Similarly, the number of ways to select 3 people out of the 6 engineers is C(6, 3) or 6C3, calculated as (6!)/(3!(6-3)!) = 20.
To find the total number of ways for this case, we multiply these results together: 84 * 4 * 20 = 6,720.
Case 2: Selecting exactly 4 electricians and 2 from the remaining candidates:
The number of ways to select 4 electricians out of the 9 available is C(9, 4) or 9C4, calculated as (9!)/(4!(9-4)!) = 126.
Now, we need to select 2 more people from the remaining candidates: 4 architects, 6 engineers, and the remaining 5 electricians (excluding the 4 already selected).
The number of ways to select 2 people out of the 4 architects is C(4, 2) or 4C2, calculated as (4!)/(2!(4-2)!) = 6.
Similarly, the number of ways to select 2 people out of the 6 engineers is C(6, 2) or 6C2, calculated as (6!)/(2!(6-2)!) = 15.
To find the total number of ways for this case, we multiply these results together: 126 * 6 * 15 = 11,340.
Case 3: Selecting exactly 5 electricians and 1 from the remaining candidates:
The number of ways to select 5 electricians out of the 9 available is C(9, 5) or 9C5, calculated as (9!)/(5!(9-5)!) = 126.

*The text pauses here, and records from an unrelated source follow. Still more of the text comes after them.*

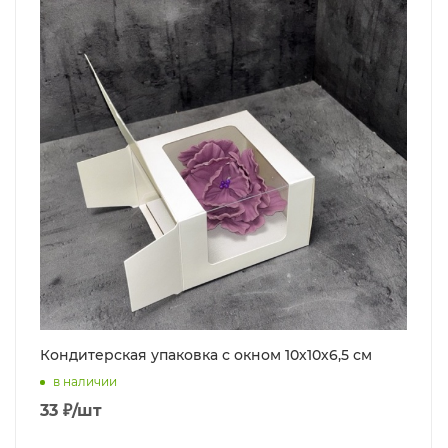
Кондитерская упаковка с окном 10х10х6,5 см
в наличии
33
₽
/шт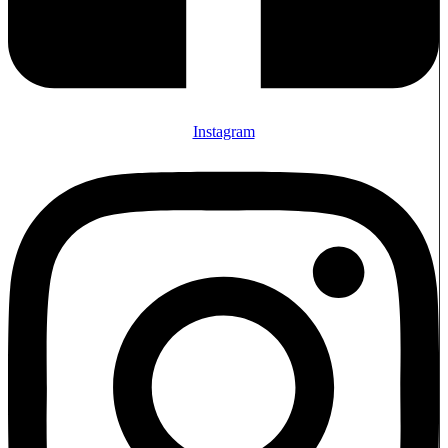
Instagram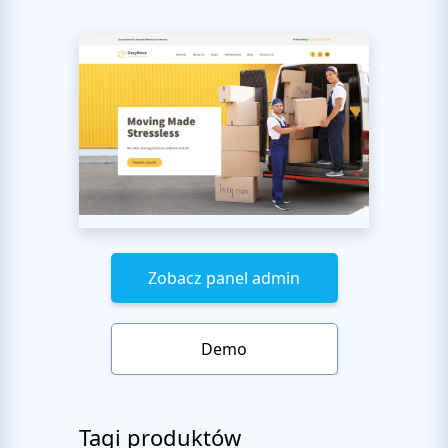
Zobacz panel admin
Demo
Tagi produktów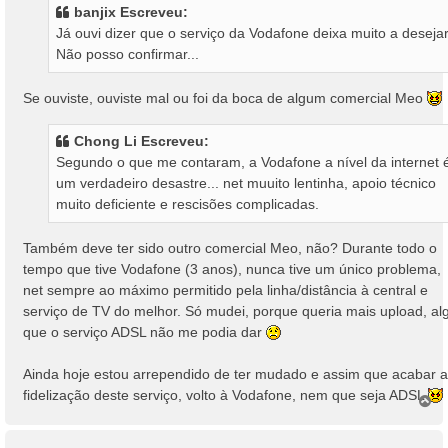
s
banjix Escreveu:
a
Já ouvi dizer que o serviço da Vodafone deixa muito a desejar
g
Não posso confirmar...
e
m
Se ouviste, ouviste mal ou foi da boca de algum comercial Meo
Chong Li Escreveu:
Segundo o que me contaram, a Vodafone a nível da internet 
um verdadeiro desastre... net muuito lentinha, apoio técnico
muito deficiente e rescisões complicadas.
Também deve ter sido outro comercial Meo, não? Durante todo o
tempo que tive Vodafone (3 anos), nunca tive um único problema,
net sempre ao máximo permitido pela linha/distância à central e
serviço de TV do melhor. Só mudei, porque queria mais upload, al
que o serviço ADSL não me podia dar
Ainda hoje estou arrependido de ter mudado e assim que acabar a
fidelização deste serviço, volto à Vodafone, nem que seja ADSL
T
o
p
o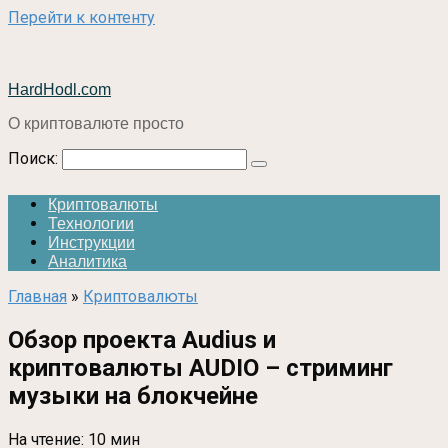
Перейти к контенту
HardHodl.com
О криптовалюте просто
Поиск:
Криптовалюты
Технологии
Инструкции
Аналитика
Главная
»
Криптовалюты
Обзор проекта Audius и
криптовалюты AUDIO – стриминг
музыки на блокчейне
На чтение:
10 мин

Now, we need to select 1 more person from the remaining candidates: 4 architects, 6 engineers, and the remaining 4 electricians (excluding the 5 already selected).
The number of ways to select 1 person out of the 4 architects is C(4, 1) or 4C1, calculated as (4!)/(1!(4-1)!) = 4.
Similarly, the number of ways to select 1 person out of the 6 engineers is C(6, 1) or 6C1, calculated as (6!)/(1!(6-1)!) = 6.
To find the total number of ways for this case, we multiply these results together: 126 * 4 * 6 = 3,024.
Case 4: Selecting all 6 electricians:
The number of ways to select all 6 electricians out of the 9 available is C(9, 6) or 9C6, calculated as (9!)/(6!(9-6)!) = 84.
To find the total number of ways for this case, we multiply this result by 1 (as we don't need to select anyone else): 84 * 1 = 84.
Finally, we add up the results from all four cases to get the total number of ways: 6,720 + 11,340 + 3,024 + 84 = 21,168.
Therefore, when there are at least 3 electricians, there are 21,168 ways to form a group of 6 people to attend the forum.